HONDA FORCED TO RECALL: Honda are recalling another 4.5-million vehicles globally, as a scare over a deadly defect in Takata-made airbags widens. Image: AFP/ Yoshikazu Tsuno
TOKYO, Japan - Japanese automaker Honda on Thursday (July 9) said it was recalling another 4.5-million vehicles globally becauser of a scare involving the deadly defect in Takata-made crash bags widens.
The move takes to 24.5-million the total number of vehicles that the country's No.3 automaker has called back since the faulty bags were linked to eight deaths around the world.
The defect, believed to be associated with a chemical propellant that helps inflate the abags -- can cause them to deploy with explosive force, sending metal shrapnel hurtling through the cabin.
ANNUAL EARNINGS DOWN
The most recent confirmed victim was a woman in Los Angeles, killed in 2014 when a defective inflator in a 2001 Honda Civic ruptured, firing metal shards at her.
Honda said: "Like other automakers, we are investigating vehicles on the market in connection with this issue, and we found that some inflators have uneven gas density, which we worry could do some harm. It is a preventative measure and unlike other normal recalls we are not waiting for the full results of the research."
READ: Takata crash-bag's problems hit home
In June 2015 Honda revised down its annual earnings by 14% for the 2014 fiscal year, blaming the expanding recalls of faulty bags. Honda's biggest domestic (in Japan) rivals Toyota and Nissan in June 2015 expanded their huge global recalls, with worldwide totals now well into the tens of millions.

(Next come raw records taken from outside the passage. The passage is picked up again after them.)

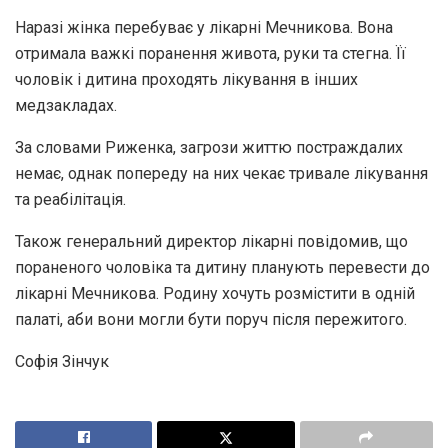
Наразі жінка перебуває у лікарні Мечникова. Вона
отримала важкі поранення живота, руки та стегна. Її
чоловік і дитина проходять лікування в інших
медзакладах.
За словами Риженка, загрози життю постраждалих
немає, однак попереду на них чекає тривале лікування
та реабілітація.
Також генеральний директор лікарні повідомив, що
пораненого чоловіка та дитину планують перевести до
лікарні Мечникова. Родину хочуть розмістити в одній
палаті, аби вони могли бути поруч після пережитого.
Софія Зінчук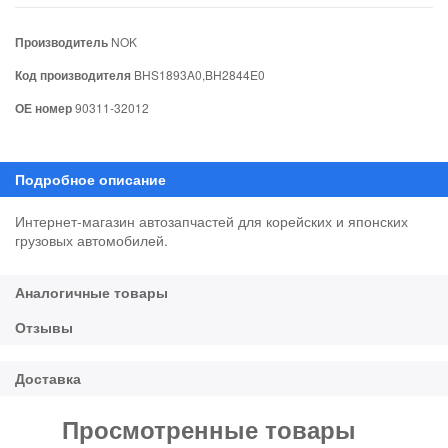
Производитель
NOK
Код производителя
BHS1893A0,BH2844E0
ОЕ номер
90311-32012
Интернет-магазин автозапчастей для корейских и японских
грузовых автомобилей.
Просмотренные товары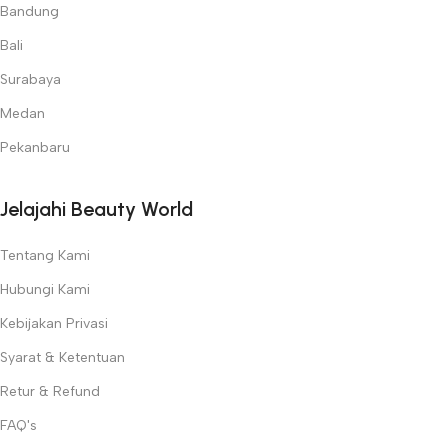
Bandung
Bali
Surabaya
Medan
Pekanbaru
Jelajahi Beauty World
Tentang Kami
Hubungi Kami
Kebijakan Privasi
Syarat & Ketentuan
Retur & Refund
FAQ's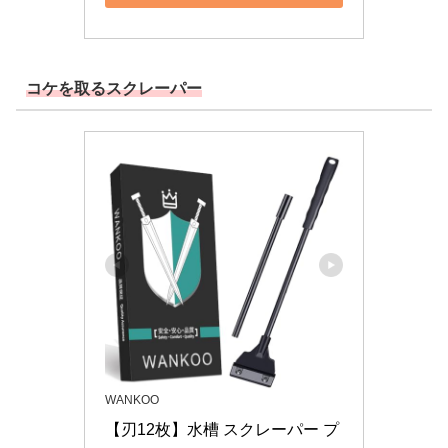
コケを取るスクレーパー
WANKOO
【刃12枚】水槽 スクレーパー プ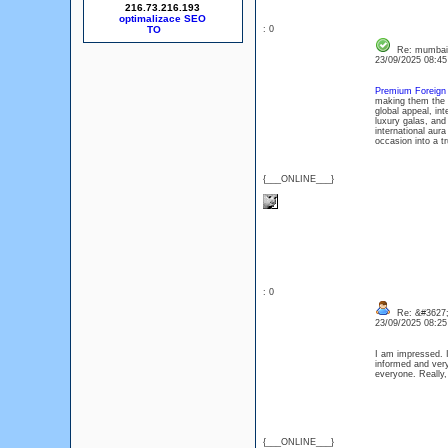
216.73.216.193
optimalizace SEO
: 0
Re: mumbai c
23/09/2025 08:4
Premium Foreign
making them the u
global appeal, in
luxury galas, and
international aur
occasion into a tr
{___ONLINE___}
: 0
Re: &#3627;
23/09/2025 08:2
I am impressed. I
informed and very
everyone. Really
{___ONLINE___}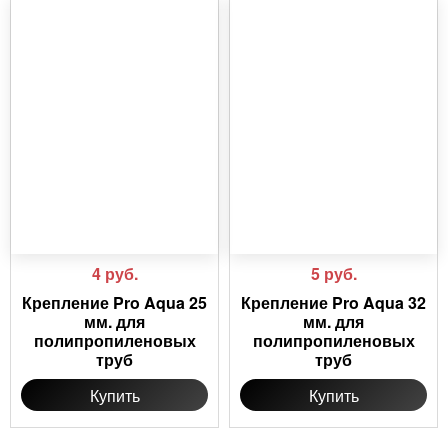
4
руб.
5
руб.
Крепление Pro Aqua 25
Крепление Pro Aqua 32
мм. для
мм. для
полипропиленовых
полипропиленовых
труб
труб
Купить
Купить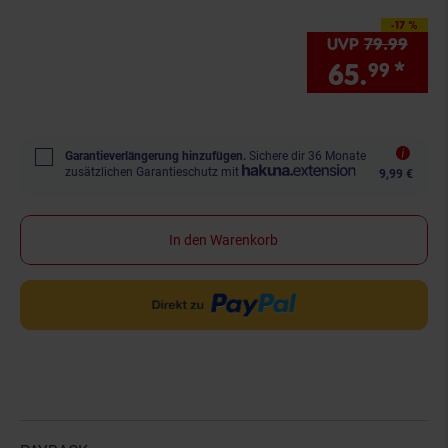
-17 %
Sie Sparen 17 Prozen
UVP
79.
99
UVP 
65.
*
Sie
99
Garantieverlängerung hinzufügen.
Sichere dir 36 Monate
zusätzlichen Garantieschutz mit
9,99 €
In den Warenkorb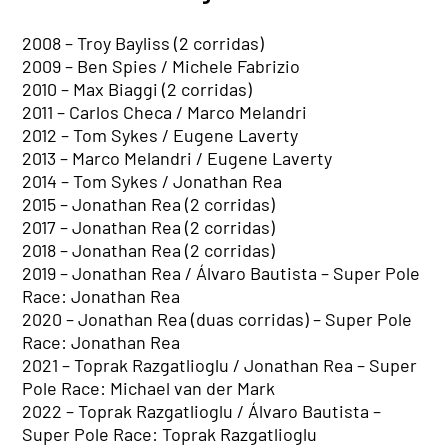
2008 – Troy Bayliss (2 corridas)
2009 – Ben Spies / Michele Fabrizio
2010 – Max Biaggi (2 corridas)
2011 – Carlos Checa / Marco Melandri
2012 – Tom Sykes / Eugene Laverty
2013 – Marco Melandri / Eugene Laverty
2014 – Tom Sykes / Jonathan Rea
2015 – Jonathan Rea (2 corridas)
2017 – Jonathan Rea (2 corridas)
2018 – Jonathan Rea (2 corridas)
2019 – Jonathan Rea / Álvaro Bautista – Super Pole
Race: Jonathan Rea
2020 – Jonathan Rea (duas corridas) – Super Pole
Race: Jonathan Rea
2021 – Toprak Razgatlioglu / Jonathan Rea – Super
Pole Race: Michael van der Mark
2022 – Toprak Razgatlioglu / Álvaro Bautista –
Super Pole Race: Toprak Razgatlioglu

Tokyo-based Takata has been taking fire because of the crisis and is facing law suits and regulatory probes into accusations that it knew about the problem but concealed the dangers.
CAUSE REMAINS UNKNOWN
Kevin Kennedy, executive vice-president at Takata's US arm TK Holdings, recently told US lawmakers that the company, one of the world's biggest crash bag suppliers, was still searching for the main cause of the deadly explosions.
Kennedy said Takata's investigation was already focused on the possible instability of the main ammonium nitrate propellant in the inflators, particularly in humid environments.
Ten global automakers, among them General Motors and Germany's BMW, are being forced to recall some 34-million cars inside the US alone to replace the inflators , the biggest recall in US history.
US safety regulators began fining Takata R174 000 a day in February 2015 to force it to supply documentation on internal probes into bag issues dating back more than a decade. Kennedy admitted in June 2015 "that research seems to indicate that ammonium nitrate is certainly a factor in the inflator ruptures.".
Takata and other parts-makers have stepped up production of replacement bags and inflators to reduce the danger but many of those from Takata still use ammonium nitrate.